### [Activity]
Would you go through the records below and copy each line with the string "iPhone"?

Saved entries:
↓
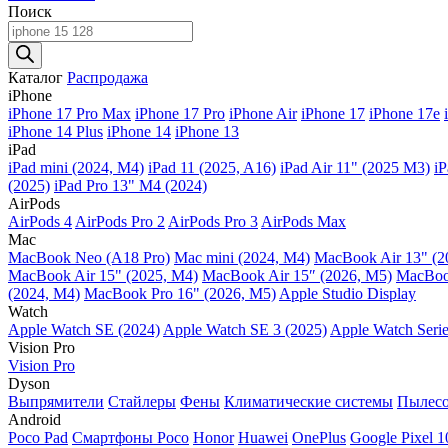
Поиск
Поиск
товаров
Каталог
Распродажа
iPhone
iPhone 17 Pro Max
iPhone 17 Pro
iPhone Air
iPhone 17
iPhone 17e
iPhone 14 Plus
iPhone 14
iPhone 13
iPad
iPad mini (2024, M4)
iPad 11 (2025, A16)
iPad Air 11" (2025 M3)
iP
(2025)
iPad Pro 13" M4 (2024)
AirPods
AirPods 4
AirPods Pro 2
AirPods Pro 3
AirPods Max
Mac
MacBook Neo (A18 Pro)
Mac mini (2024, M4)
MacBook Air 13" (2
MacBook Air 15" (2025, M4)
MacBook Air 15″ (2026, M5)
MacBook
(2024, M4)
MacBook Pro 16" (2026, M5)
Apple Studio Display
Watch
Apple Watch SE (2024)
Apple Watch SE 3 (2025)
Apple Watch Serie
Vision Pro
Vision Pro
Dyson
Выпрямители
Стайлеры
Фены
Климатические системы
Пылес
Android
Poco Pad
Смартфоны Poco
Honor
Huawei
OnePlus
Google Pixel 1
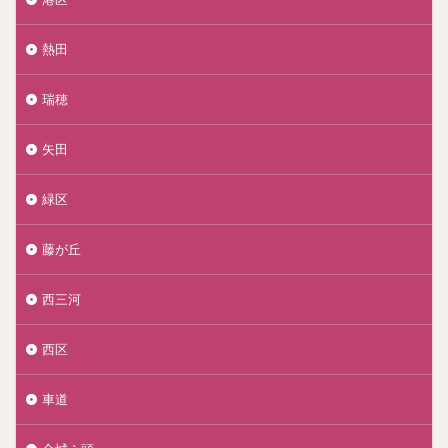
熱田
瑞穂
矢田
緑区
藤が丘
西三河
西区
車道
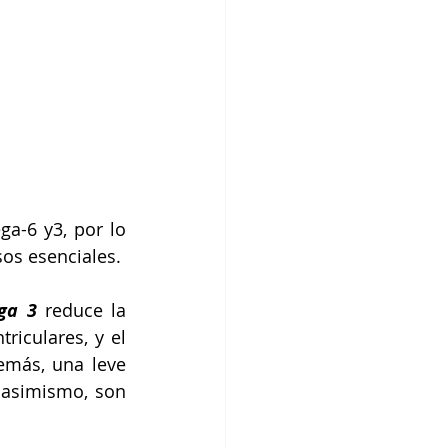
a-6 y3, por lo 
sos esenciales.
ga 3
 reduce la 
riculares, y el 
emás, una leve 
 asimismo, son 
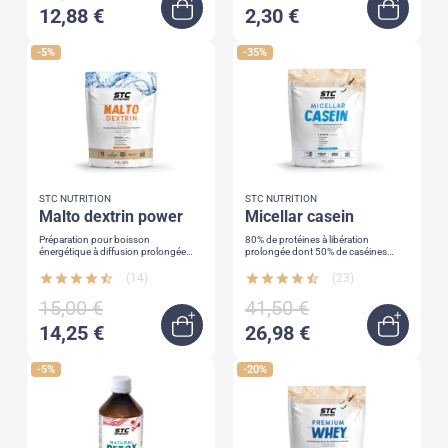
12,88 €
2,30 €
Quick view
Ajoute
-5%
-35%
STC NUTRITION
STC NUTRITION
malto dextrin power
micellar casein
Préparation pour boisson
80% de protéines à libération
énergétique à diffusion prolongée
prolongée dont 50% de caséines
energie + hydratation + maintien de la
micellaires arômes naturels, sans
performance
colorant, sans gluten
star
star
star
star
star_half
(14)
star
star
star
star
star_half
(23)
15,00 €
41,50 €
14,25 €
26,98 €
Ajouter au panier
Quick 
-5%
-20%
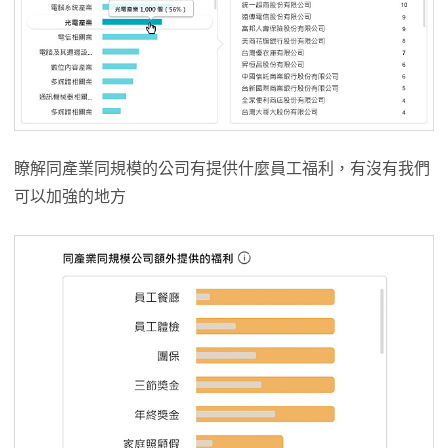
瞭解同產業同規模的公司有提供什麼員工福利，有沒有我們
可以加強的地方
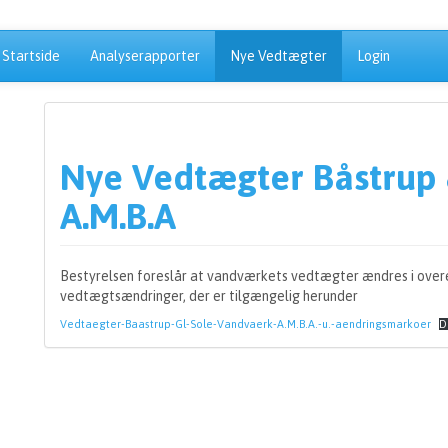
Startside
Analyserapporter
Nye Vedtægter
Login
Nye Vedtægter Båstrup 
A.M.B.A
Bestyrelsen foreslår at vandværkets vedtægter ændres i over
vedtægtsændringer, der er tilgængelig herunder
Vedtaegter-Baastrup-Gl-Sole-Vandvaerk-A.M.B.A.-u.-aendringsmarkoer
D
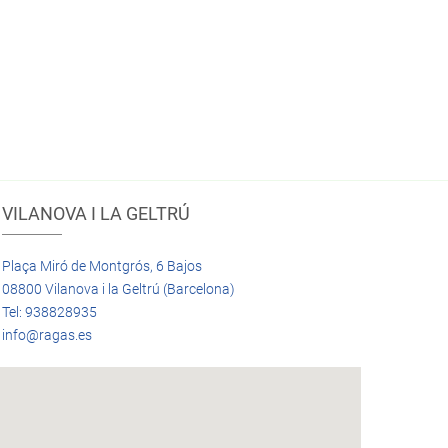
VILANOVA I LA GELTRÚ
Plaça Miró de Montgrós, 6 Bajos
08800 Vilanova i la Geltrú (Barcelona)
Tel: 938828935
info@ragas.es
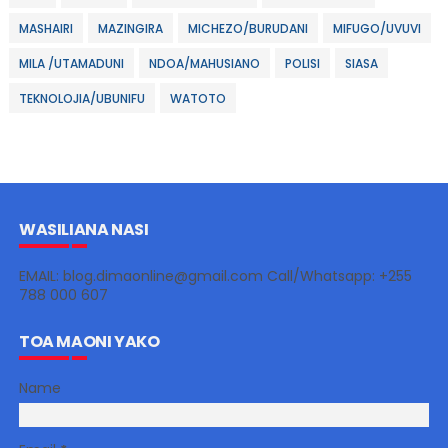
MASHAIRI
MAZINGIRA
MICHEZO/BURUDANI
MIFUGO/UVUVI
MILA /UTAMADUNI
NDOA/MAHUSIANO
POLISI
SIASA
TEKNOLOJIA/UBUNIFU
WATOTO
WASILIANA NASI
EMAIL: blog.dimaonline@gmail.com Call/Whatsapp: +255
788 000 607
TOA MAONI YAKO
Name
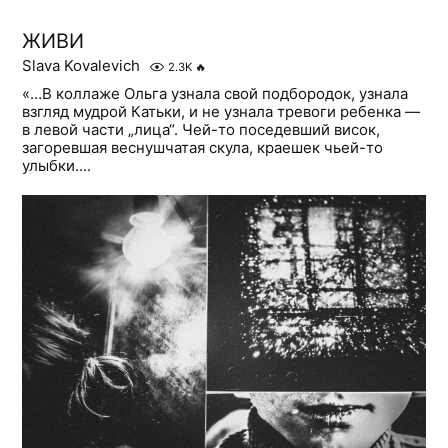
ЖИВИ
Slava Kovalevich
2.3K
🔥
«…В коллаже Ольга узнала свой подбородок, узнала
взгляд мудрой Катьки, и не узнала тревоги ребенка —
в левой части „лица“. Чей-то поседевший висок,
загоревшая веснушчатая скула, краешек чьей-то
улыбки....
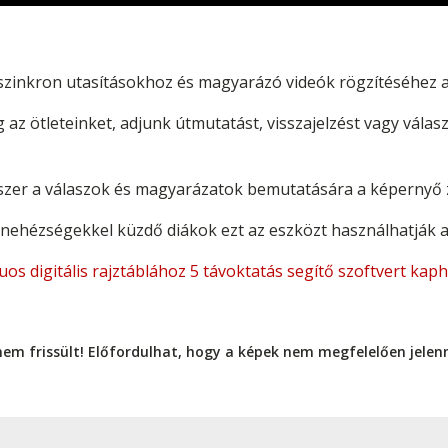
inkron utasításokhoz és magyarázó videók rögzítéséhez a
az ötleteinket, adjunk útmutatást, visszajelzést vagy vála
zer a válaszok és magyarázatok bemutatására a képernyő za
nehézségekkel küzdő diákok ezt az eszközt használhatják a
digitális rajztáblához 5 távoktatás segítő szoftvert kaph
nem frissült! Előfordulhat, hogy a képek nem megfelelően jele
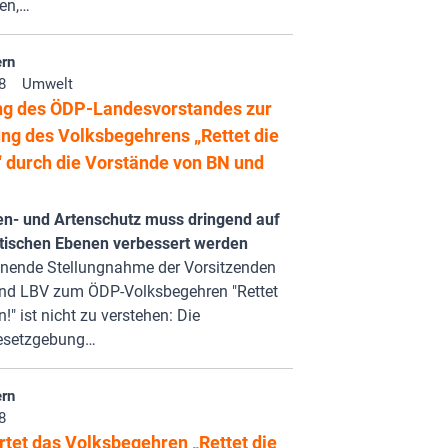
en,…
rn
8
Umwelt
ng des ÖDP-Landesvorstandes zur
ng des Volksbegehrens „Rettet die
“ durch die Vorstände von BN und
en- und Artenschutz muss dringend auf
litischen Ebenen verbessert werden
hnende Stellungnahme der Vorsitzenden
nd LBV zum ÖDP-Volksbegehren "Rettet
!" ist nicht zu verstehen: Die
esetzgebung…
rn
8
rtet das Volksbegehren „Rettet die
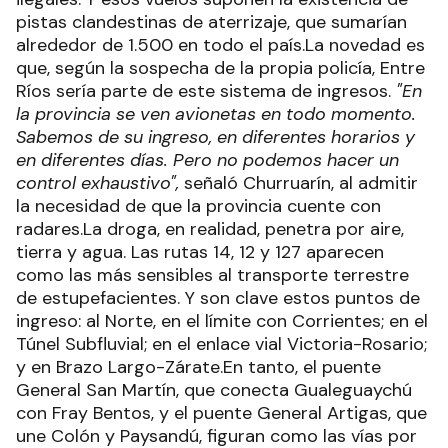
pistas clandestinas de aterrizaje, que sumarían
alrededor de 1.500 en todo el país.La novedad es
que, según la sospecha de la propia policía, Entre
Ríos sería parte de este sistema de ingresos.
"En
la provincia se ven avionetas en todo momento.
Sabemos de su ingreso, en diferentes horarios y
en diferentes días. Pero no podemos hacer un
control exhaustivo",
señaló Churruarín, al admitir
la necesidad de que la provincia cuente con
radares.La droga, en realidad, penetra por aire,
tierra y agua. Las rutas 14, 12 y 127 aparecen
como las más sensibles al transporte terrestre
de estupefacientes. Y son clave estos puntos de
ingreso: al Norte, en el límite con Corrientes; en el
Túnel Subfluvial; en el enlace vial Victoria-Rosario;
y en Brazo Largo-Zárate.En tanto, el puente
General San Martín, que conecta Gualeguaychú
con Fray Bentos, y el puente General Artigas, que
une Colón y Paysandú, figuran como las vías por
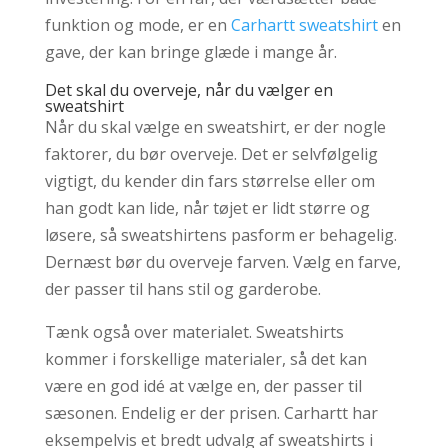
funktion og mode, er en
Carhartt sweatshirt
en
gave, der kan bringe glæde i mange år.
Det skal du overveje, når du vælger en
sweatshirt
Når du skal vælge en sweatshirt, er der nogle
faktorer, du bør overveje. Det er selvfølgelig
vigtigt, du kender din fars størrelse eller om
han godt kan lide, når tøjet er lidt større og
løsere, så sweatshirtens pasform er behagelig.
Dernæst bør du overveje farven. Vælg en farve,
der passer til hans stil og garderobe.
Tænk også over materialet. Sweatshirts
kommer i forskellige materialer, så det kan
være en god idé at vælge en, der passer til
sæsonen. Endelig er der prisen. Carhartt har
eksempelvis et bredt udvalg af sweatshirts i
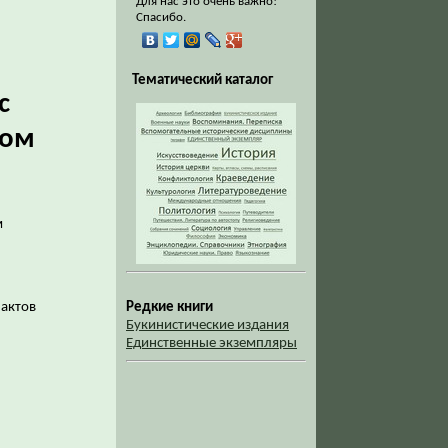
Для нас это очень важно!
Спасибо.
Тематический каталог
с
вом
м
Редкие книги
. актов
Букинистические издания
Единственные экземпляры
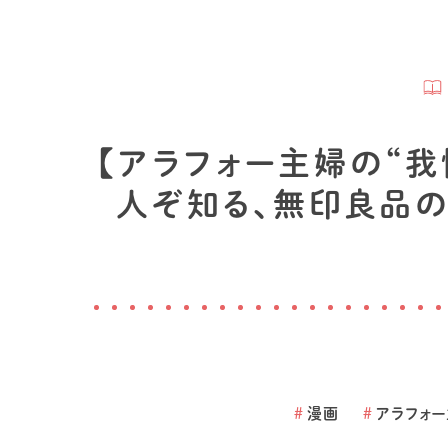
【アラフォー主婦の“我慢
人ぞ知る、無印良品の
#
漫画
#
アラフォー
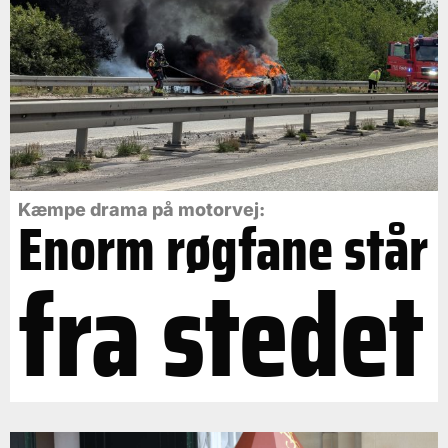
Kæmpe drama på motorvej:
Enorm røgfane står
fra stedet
↑
### [Response to this exercise]
iPhone
iPhone 17 Pro Max
iPhone 17 Pro
iPhone Air
iPhone 17
iPhone 17e
iPhone 14 Plus
iPhone 14
iPhone 13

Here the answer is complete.